3)    Consent elements                                    
Elemen ini terdiri dari dua bagian yaitu, voluntariness (kesukarelaan, kebebasan) dan authorization (persetujuan). Kesukarelaan mengharuskan tidak ada tipuan, misrepresentasi ataupun paksaan. Pasien juga harus bebas dari ”tekanan” yang dilakukan tenaga medis yang bersikap seolah-olah akan ”dibiarkan” apabila tidak menyetujui tawarannya

2.3 Tujuan Informed Consent
Dalam hubungan antara pelaksana (dokter) dengan pengguna jasa tindakan medis (pasien), maka pelaksanaan informed consent, bertujuan untuk:
a) Melindungi pengguna jasa tindakan medis (pasien) secara hukum dari segala tindakan medis yang dilakukan tanpa sepengetahuannya, maupun tindakan pelaksana jasa tindakan medis yang sewenang-wenang, tindakan malpraktek yang bertentangan dengan hak asasi pasien dan standar profesi medis, serta penyalahgunaan alat canggih yang memerlukan biaya tinggi atau “over utilization” yang sebenarnya tidak perlu dan tidak ada alasan medisnya
b) Memberikan perlindungan hukum terhadap pelaksana tindakan medis dari tuntutan-tuntutan pihak pasien yang tidak wajar, serta akibat tindakan medis yang tak terduga dan bersifat negatif, misalnya terhadap “risk of treatment” yang tak mungkin dihindarkan walaupun dokter telah bertindak hati-hati dan teliti serta sesuai dengan standar profesi medik. Sepanjang hal itu terjadi dalam batas-batas tertentu, maka tidak dapat dipersalahkan, kecuali jika melakukan kesalahan besar karena kelalaian (negligence) atau karena ketidaktahuan (ignorancy) yang sebenarnya tidak akan dilakukan demikian oleh teman sejawat lainnya.

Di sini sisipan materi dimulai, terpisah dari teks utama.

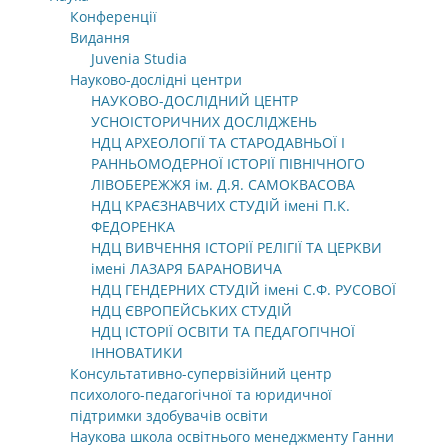
Конференції
Видання
Juvenia Studia
Науково-дослідні центри
НАУКОВО-ДОСЛІДНИЙ ЦЕНТР
УСНОІСТОРИЧНИХ ДОСЛІДЖЕНЬ
НДЦ АРХЕОЛОГІЇ ТА СТАРОДАВНЬОЇ І
РАННЬОМОДЕРНОЇ ІСТОРІЇ ПІВНІЧНОГО
ЛІВОБЕРЕЖЖЯ ім. Д.Я. САМОКВАСОВА
НДЦ КРАЄЗНАВЧИХ СТУДІЙ імені П.К.
ФЕДОРЕНКА
НДЦ ВИВЧЕННЯ ІСТОРІЇ РЕЛІГІЇ ТА ЦЕРКВИ
імені ЛАЗАРЯ БАРАНОВИЧА
НДЦ ГЕНДЕРНИХ СТУДІЙ імені С.Ф. РУСОВОЇ
НДЦ ЄВРОПЕЙСЬКИХ СТУДІЙ
НДЦ ІСТОРІЇ ОСВІТИ ТА ПЕДАГОГІЧНОЇ
ІННОВАТИКИ
Консультативно-супервізійний центр
психолого-педагогічної та юридичної
підтримки здобувачів освіти
Наукова школа освітнього менеджменту Ганни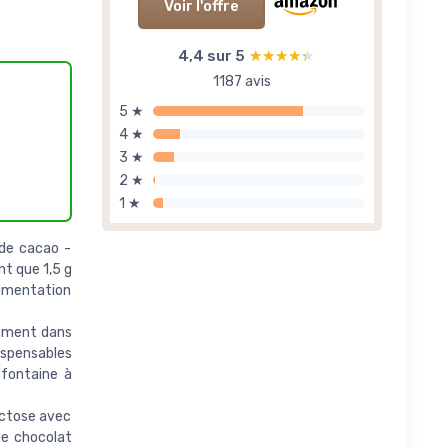
Voir l'offre
4,4 sur 5
★★★★★
★★★★★
1187 avis
5 ★
4 ★
3 ★
2 ★
1 ★
 de cacao -
nt que 1,5 g
limentation
amment dans
ispensables
 fontaine à
actose avec
de chocolat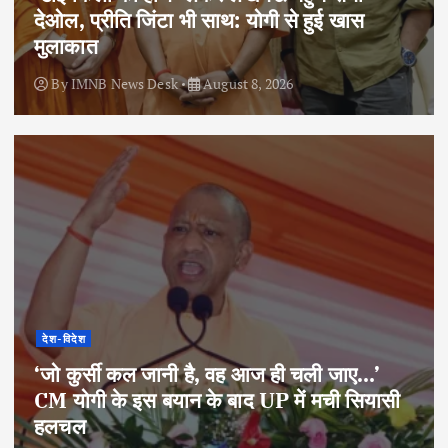
देओल, प्रीति जिंटा भी साथ: योगी से हुई खास
मुलाकात
By
IMNB News Desk
August 8, 2026
देश-विदेश
‘जो कुर्सी कल जानी है, वह आज ही चली जाए…’
CM योगी के इस बयान के बाद UP में मची सियासी
हलचल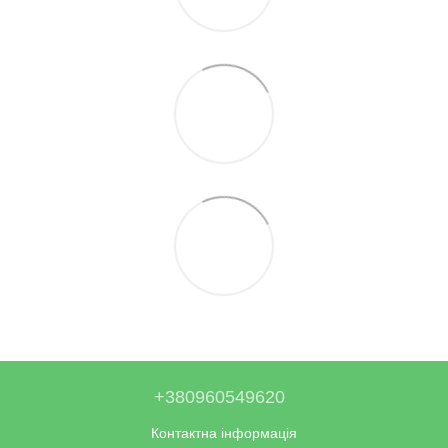
+380960549620
Контактна інформація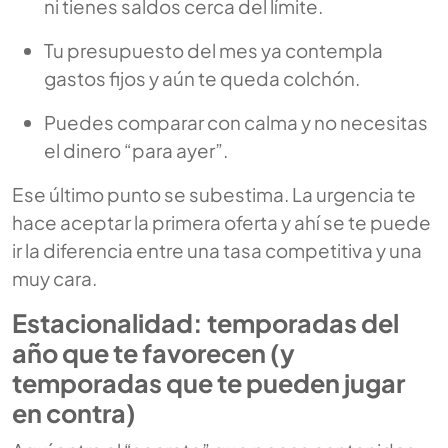
ni tienes saldos cerca del límite.
Tu presupuesto del mes ya contempla
gastos fijos y aún te queda colchón.
Puedes comparar con calma y no necesitas
el dinero “para ayer”.
Ese último punto se subestima. La urgencia te
hace aceptar la primera oferta y ahí se te puede
ir la diferencia entre una tasa competitiva y una
muy cara.
Estacionalidad: temporadas del
año que te favorecen (y
temporadas que te pueden jugar
en contra)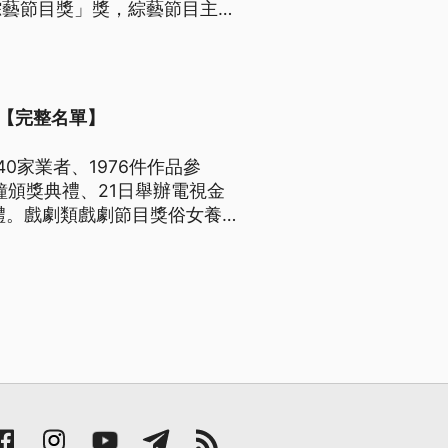
綜藝節目獎」獎，綜藝節目主持
藝節目獎則是《大嘻哈時
項【完整名單】
40家業者、1976件作品參
鐘頒獎典禮、21日舉辦電視金
禮。戲劇類戲劇節目獎俗女養
影視股份有限公司／百戲電影
影響原創影視股份有限公司／百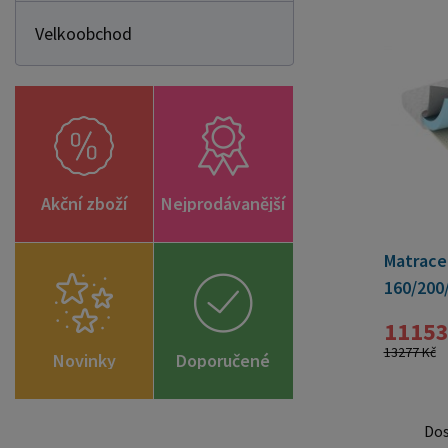
Velkoobchod
Akční zboží
Nejprodávanější
Matrace
160/200
11153
13277 Kč
Novinky
Doporučené
zboží
Do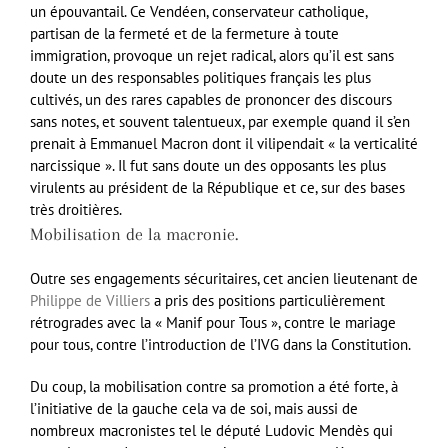
un épouvantail. Ce Vendéen, conservateur catholique,
partisan de la fermeté et de la fermeture à toute
immigration, provoque un rejet radical, alors qu’il est sans
doute un des responsables politiques français les plus
cultivés, un des rares capables de prononcer des discours
sans notes, et souvent talentueux, par exemple quand il s’en
prenait à Emmanuel Macron dont il vilipendait « la verticalité
narcissique ». Il fut sans doute un des opposants les plus
virulents au président de la République et ce, sur des bases
très droitières.
Mobilisation de la macronie.
Outre ses engagements sécuritaires, cet ancien lieutenant de
Philippe de Villiers
a pris des positions particulièrement
rétrogrades avec la « Manif pour Tous », contre le mariage
pour tous, contre l’introduction de l’IVG dans la Constitution.
Du coup, la mobilisation contre sa promotion a été forte, à
l’initiative de la gauche cela va de soi, mais aussi de
nombreux macronistes tel le député Ludovic Mendès qui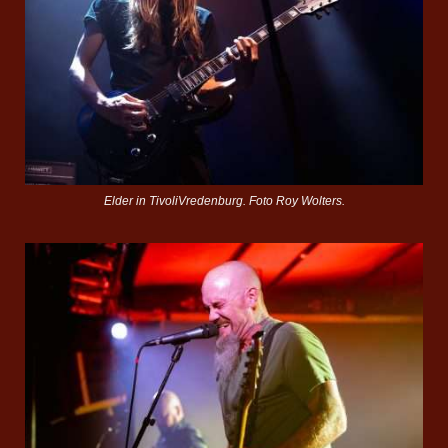
Elder in TivoliVredenburg. Foto Roy Wolters.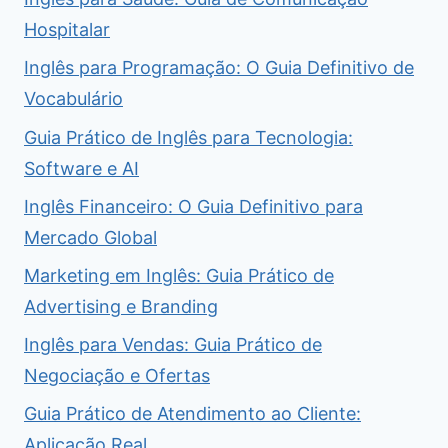
Hospitalar
Inglês para Programação: O Guia Definitivo de
Vocabulário
Guia Prático de Inglês para Tecnologia:
Software e AI
Inglês Financeiro: O Guia Definitivo para
Mercado Global
Marketing em Inglês: Guia Prático de
Advertising e Branding
Inglês para Vendas: Guia Prático de
Negociação e Ofertas
Guia Prático de Atendimento ao Cliente:
Aplicação Real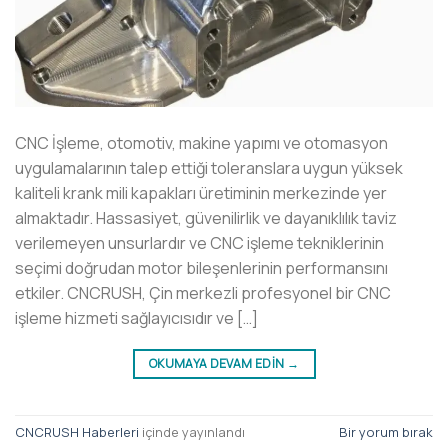
CNC İşleme, otomotiv, makine yapımı ve otomasyon
uygulamalarının talep ettiği toleranslara uygun yüksek
kaliteli krank mili kapakları üretiminin merkezinde yer
almaktadır. Hassasiyet, güvenilirlik ve dayanıklılık taviz
verilemeyen unsurlardır ve CNC işleme tekniklerinin
seçimi doğrudan motor bileşenlerinin performansını
etkiler. CNCRUSH, Çin merkezli profesyonel bir CNC
işleme hizmeti sağlayıcısıdır ve […]
OKUMAYA DEVAM EDIN
→
CNCRUSH Haberleri
içinde yayınlandı
Bir yorum bırak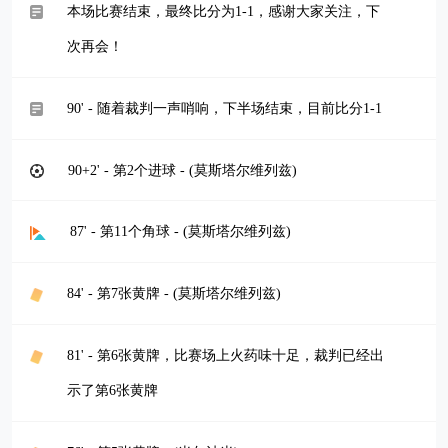
本场比赛结束，最终比分为1-1，感谢大家关注，下
次再会！
90' - 随着裁判一声哨响，下半场结束，目前比分1-1
90+2' - 第2个进球 - (莫斯塔尔维列兹)
87' - 第11个角球 - (莫斯塔尔维列兹)
84' - 第7张黄牌 - (莫斯塔尔维列兹)
81' - 第6张黄牌，比赛场上火药味十足，裁判已经出
示了第6张黄牌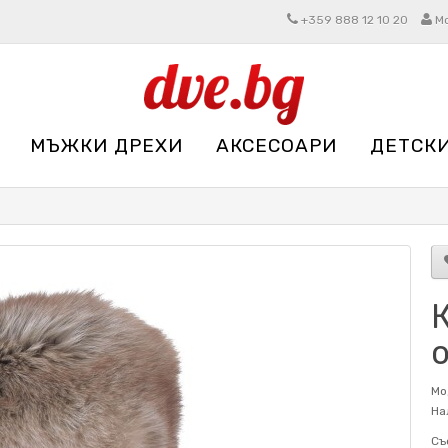
+359 888 12 10 20
М
МЪЖКИ ДРЕХИ
АКСЕСОАРИ
ДЕТСК
Мо
На
Съ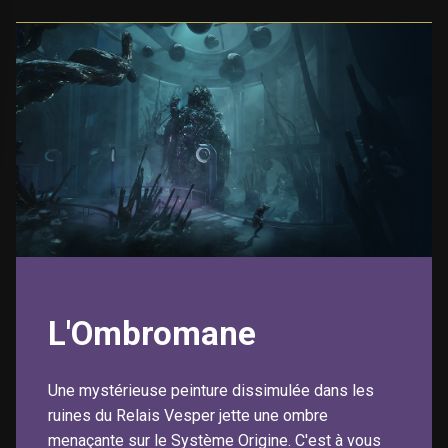
L'Ombromane
Une mystérieuse peinture dissimulée dans les
ruines du Relais Vesper jette une ombre
menaçante sur le Système Origine. C'est à vous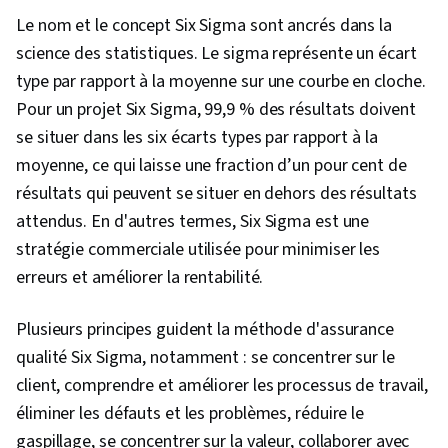
Amélioration des services, Gestion de la
Le nom et le concept Six Sigma sont ancrés dans la
qualité, Processus de production, Analyse des
science des statistiques. Le sigma représente un écart
risques, Probabilité, Contrôles statistiques de
type par rapport à la moyenne sur une courbe en cloche.
processus, Statistiques, Analyse des données,
Pour un projet Six Sigma, 99,9 % des résultats doivent
Systèmes de mesure, Méthodes statistiques,
se situer dans les six écarts types par rapport à la
Probabilités et statistiques, Cartographie des
moyenne, ce qui laisse une fraction d’un pour cent de
processus, Statistiques descriptives, Analyse
résultats qui peuvent se situer en dehors des résultats
des parties prenantes, Diagrammes de flux de
attendus. En d'autres termes, Six Sigma est une
processus, Commentaires des utilisateurs,
stratégie commerciale utilisée pour minimiser les
Planification du projet, Validation des données,
erreurs et améliorer la rentabilité.
Engagement des parties prenantes, Contrôle
des documents, Inférence statistique, Analyse
Plusieurs principes guident la méthode d'assurance
coûts-avantages, Contrôle de la qualité,
qualité Six Sigma, notamment : se concentrer sur le
Documentation du projet
client, comprendre et améliorer les processus de travail,
éliminer les défauts et les problèmes, réduire le
gaspillage, se concentrer sur la valeur, collaborer avec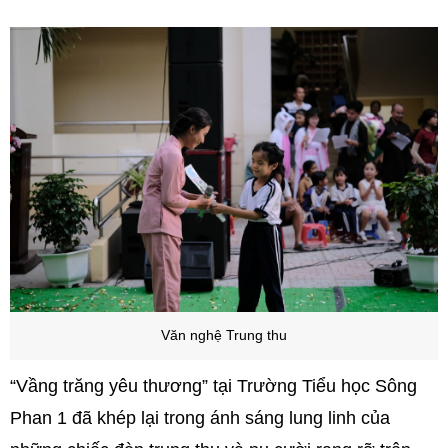
Văn nghệ Trung thu
“Vầng trăng yêu thương” tại Trường Tiểu học Sông
Phan 1 đã khép lại trong ánh sáng lung linh của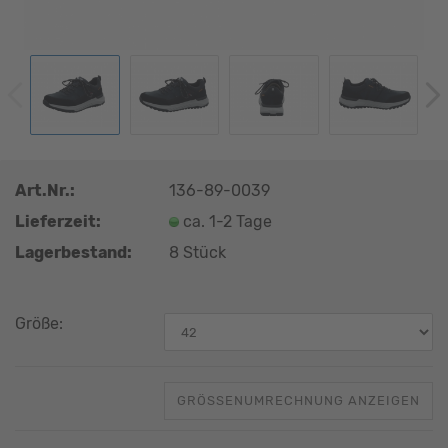
Art.Nr.:
136-89-0039
Lieferzeit:
ca. 1-2 Tage
Lagerbestand:
8
Stück
Größe:
GRÖSSENUMRECHNUNG ANZEIGEN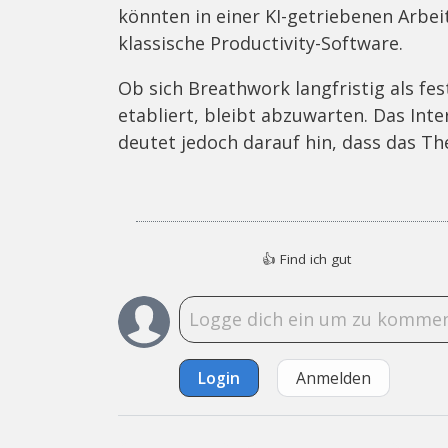
könnten in einer KI-getriebenen Arbe
klassische Productivity-Software.
Ob sich Breathwork langfristig als fe
etabliert, bleibt abzuwarten. Das In
deutet jedoch darauf hin, dass das Th
👍
Find ich gut
Login
Anmelden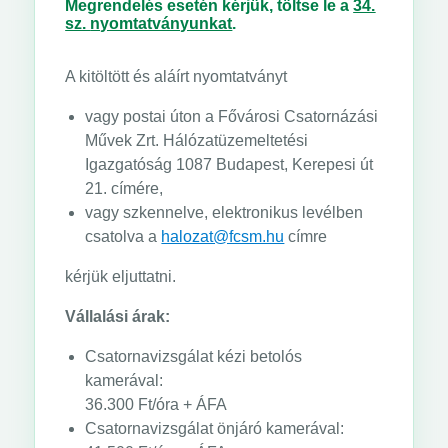
Megrendelés esetén kérjük, töltse le a
34.
sz.
nyomtatványunkat
.
A kitöltött és aláírt nyomtatványt
vagy postai úton a Fővárosi Csatornázási
Művek Zrt. Hálózatüzemeltetési
Igazgatóság 1087 Budapest, Kerepesi út
21. címére,
vagy szkennelve, elektronikus levélben
csatolva a
halozat@fcsm.hu
címre
kérjük eljuttatni.
Vállalási árak:
Csatornavizsgálat kézi betolós
kamerával:
36.300 Ft/óra + ÁFA
Csatornavizsgálat önjáró kamerával:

2.4 Bentuk Informed Consent
Informed consent harus dilakukan setiap kali akan melakukan tindakan medis, sekecil apapun tindakan tersebut. Menurut depertemen kesehatan (2002), informed consent dibagi menjadi 2 bentuk :
            1. Implied consent
Yaitu persetujuan yang dinyatakan tidak langsung. Contohnya: saat bidan akan mengukur tekanan darah ibu, ia hanya mendekati si ibu dengan membawa sfingmomanometer tanpa mengatakan apapun dan si ibu langsung menggulung lengan bajunya (meskipun tidak mengatakan apapun, sikap ibu menunjukkan bahwa ia tidak keberatan terhadap tindakan yang akan dilakukan bidan).
            2. Express Consent
Express consent yaitu persetujuan yang dinyatakan dalam bentuk tulisan atau secara verbal. Sekalipun persetujuan secara tersirat dapat diberikan, namun sangat bijaksana bila persetujuan pasien dinyatakan dalam bentuk tertulis karena hal ini dapat menjadi bukti yang lebih kuat dimasa mendatang. Contoh, persetujuan untuk pelaksanaan sesar.
Secara umum bentuk persetujuan yang diberikan pengguna jasa tindakan medis (pasien) kepada pihak pelaksana jasa tindakan medis (dokter) untuk melakukan tindakan medis dapat dibedakan menjadi tiga bentuk, yaitu :
1.   Persetujuan Tertulis, biasanya diperlukan untuk tindakan medis yang mengandung resiko besar, sebagaimana ditegaskan dalam PerMenKes No. 585/Men.Kes/Per/IX/1989 Pasal 3 ayat (1) dan SK PB-IDI No. 319/PB/A.4/88 butir 3, yaitu intinya setiap tindakan medis yang mengandung resiko cukup besar, mengharuskan adanya persetujuan tertulis, setelah sebelumnya pihak pasien memperoleh informasi yang kuat tentang perlunya tindakan medis serta resiko yang berkaitan dengannya (telah terjadi informed consent);
2.  Persetujuan Lisan, biasanya diperlukan untuk tindakan medis yang bersifat non-invasif dan tidak mengandung resiko tinggi, yang diberikan oleh pihak pasien;
3.   Persetujuan dengan isyarat, dilakukan pasien melalui isyarat, misalnya pasien yang akan disuntik atau diperiksa tekanan darahnya, langsung menyodorkan lengannya sebagai tanda menyetujui tindakan yang akan dilakukan terhadap dirinya.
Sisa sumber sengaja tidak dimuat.